Given data:
[Start of section]
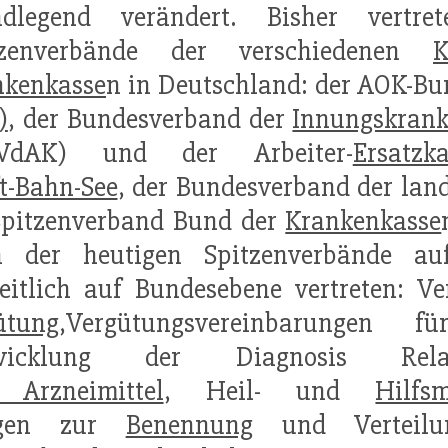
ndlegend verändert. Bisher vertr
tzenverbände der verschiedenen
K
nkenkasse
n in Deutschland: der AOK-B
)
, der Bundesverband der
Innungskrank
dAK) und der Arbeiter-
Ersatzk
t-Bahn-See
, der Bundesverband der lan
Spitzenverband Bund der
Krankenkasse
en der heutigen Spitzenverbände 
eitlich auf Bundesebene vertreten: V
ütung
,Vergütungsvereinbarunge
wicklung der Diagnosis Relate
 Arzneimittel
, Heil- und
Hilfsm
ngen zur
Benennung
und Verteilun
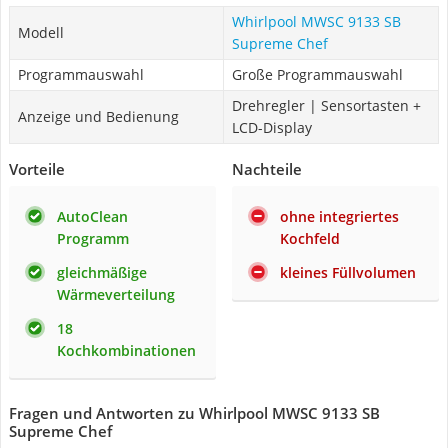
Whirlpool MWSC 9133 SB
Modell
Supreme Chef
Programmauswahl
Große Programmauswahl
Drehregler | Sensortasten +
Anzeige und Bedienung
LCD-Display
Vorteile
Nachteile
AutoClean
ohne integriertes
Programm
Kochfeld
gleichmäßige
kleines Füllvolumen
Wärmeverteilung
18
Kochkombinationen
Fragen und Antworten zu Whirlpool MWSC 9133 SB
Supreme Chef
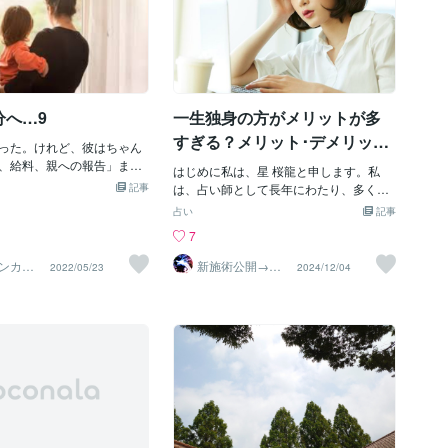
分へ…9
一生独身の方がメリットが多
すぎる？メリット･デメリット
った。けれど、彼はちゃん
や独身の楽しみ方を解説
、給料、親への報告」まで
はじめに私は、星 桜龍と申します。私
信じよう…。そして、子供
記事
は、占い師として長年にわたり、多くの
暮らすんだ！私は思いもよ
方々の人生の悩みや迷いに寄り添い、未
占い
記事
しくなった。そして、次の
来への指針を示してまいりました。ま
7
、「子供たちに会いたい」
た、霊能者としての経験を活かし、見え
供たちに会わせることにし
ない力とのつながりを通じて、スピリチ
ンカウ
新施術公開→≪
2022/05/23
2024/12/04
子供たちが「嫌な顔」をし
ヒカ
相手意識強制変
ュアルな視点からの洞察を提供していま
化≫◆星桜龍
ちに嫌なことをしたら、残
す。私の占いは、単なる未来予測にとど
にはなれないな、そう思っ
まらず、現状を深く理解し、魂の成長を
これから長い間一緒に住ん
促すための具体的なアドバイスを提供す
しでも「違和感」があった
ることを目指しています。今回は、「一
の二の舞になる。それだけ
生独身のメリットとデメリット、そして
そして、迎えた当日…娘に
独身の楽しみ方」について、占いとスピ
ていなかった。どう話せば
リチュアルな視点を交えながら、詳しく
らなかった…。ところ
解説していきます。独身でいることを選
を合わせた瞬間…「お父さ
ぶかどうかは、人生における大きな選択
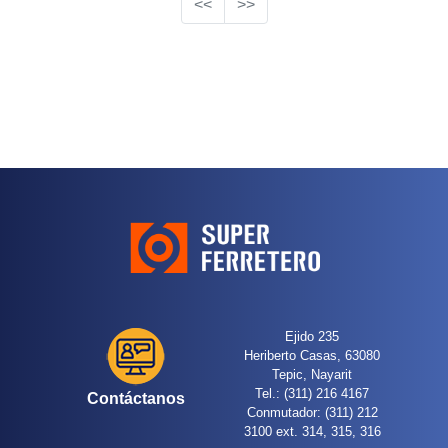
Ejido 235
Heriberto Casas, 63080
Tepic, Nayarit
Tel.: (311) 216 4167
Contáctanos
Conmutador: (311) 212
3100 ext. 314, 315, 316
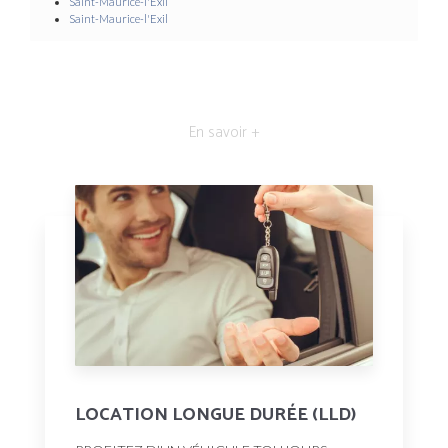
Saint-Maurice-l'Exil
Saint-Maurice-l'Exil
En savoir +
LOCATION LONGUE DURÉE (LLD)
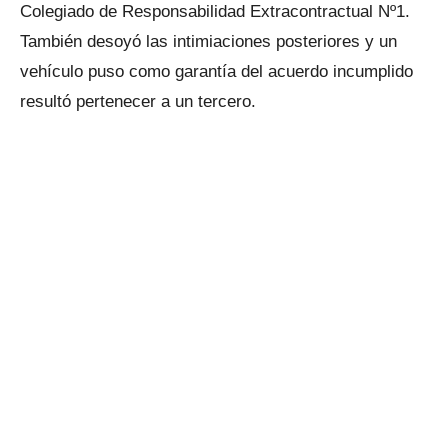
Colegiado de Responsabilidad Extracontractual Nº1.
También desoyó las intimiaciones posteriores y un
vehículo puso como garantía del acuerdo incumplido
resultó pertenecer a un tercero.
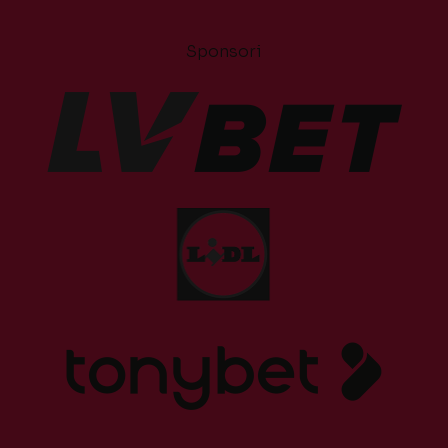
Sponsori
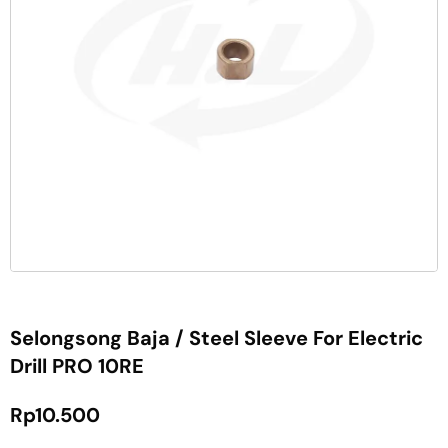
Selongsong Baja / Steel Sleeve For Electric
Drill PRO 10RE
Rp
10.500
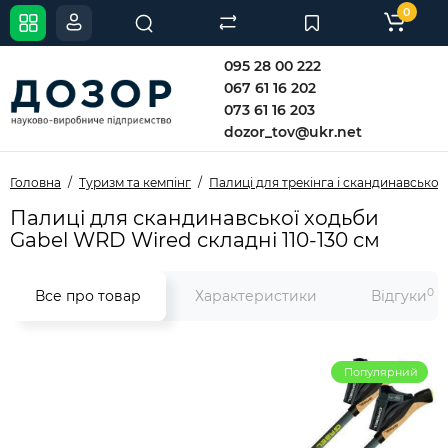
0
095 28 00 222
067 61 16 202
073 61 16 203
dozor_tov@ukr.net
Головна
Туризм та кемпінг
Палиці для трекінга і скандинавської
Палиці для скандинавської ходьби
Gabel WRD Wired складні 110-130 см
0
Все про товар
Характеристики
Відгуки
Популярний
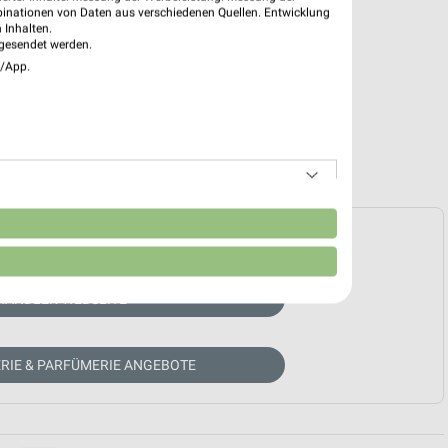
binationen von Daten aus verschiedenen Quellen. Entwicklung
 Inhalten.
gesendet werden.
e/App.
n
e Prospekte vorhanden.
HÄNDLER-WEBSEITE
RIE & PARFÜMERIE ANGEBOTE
[End of section]
[Start of section]
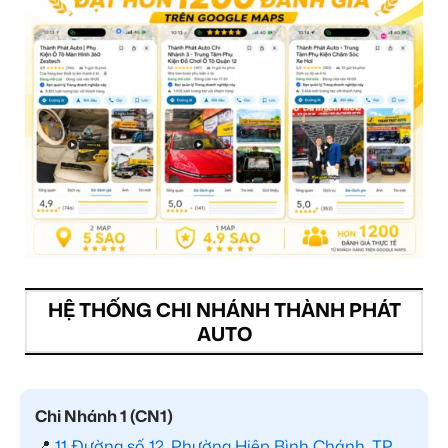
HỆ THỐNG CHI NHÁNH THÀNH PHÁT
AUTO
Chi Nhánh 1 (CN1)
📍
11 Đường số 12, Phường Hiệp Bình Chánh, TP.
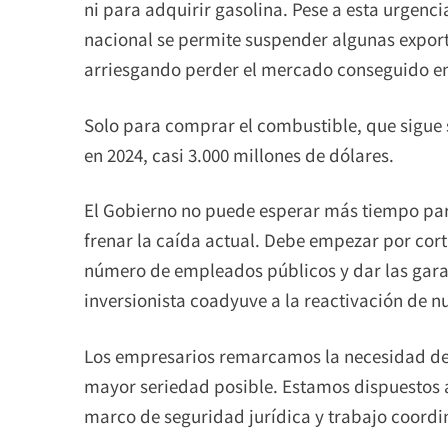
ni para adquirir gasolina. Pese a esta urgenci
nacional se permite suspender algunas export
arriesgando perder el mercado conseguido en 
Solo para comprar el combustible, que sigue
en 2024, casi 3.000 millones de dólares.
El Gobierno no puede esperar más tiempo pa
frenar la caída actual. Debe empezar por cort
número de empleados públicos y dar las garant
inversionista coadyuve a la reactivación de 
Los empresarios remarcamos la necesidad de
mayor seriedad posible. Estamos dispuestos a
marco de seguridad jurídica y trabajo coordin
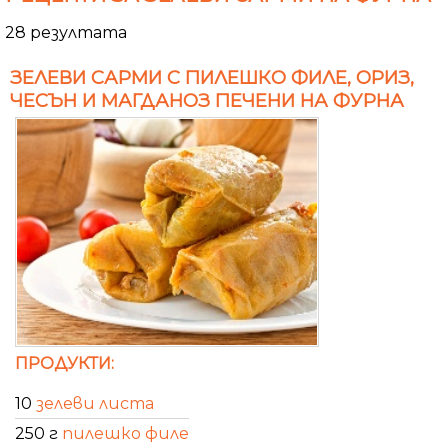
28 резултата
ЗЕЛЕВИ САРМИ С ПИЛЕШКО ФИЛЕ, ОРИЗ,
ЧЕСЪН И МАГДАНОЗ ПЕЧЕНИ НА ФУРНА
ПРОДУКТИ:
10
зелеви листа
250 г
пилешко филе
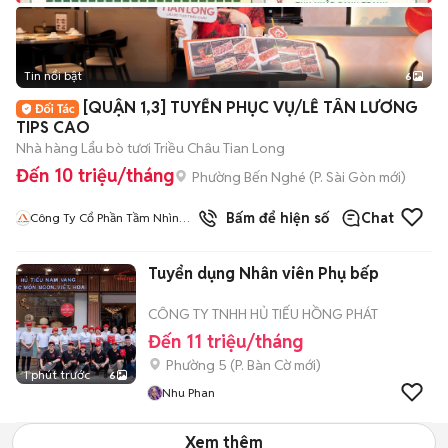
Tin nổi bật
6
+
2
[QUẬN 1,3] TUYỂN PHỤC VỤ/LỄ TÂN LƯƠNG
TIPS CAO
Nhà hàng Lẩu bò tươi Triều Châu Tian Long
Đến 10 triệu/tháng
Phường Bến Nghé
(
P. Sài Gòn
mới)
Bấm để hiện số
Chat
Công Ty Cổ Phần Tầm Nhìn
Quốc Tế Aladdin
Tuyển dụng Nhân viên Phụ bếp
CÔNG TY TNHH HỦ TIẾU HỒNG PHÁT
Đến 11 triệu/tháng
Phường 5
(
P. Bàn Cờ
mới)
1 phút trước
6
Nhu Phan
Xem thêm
[End of section]
About this exercise: Pull every line containing "MWSC" out of the data above.

Response to the exercise:
Whirlpool MWSC 9133 SB
Fragen und Antworten zu Whirlpool MWSC 9133 SB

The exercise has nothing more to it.